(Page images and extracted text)
▶

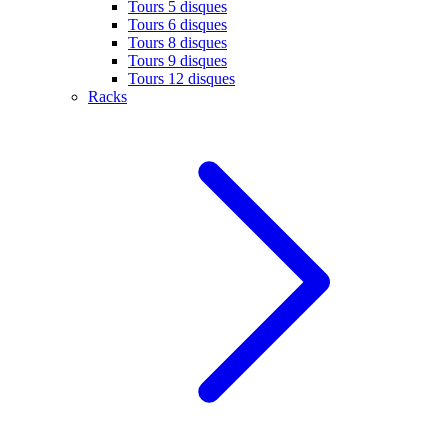
Tours 5 disques
Tours 6 disques
Tours 8 disques
Tours 9 disques
Tours 12 disques
Racks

◀

#### [THE TASK]
The data must come back word for word, with every picture removed.

#### [TASK OUTPUT]
Tours 5 disques
Tours 6 disques
Tours 8 disques
Tours 9 disques
Tours 12 disques
Racks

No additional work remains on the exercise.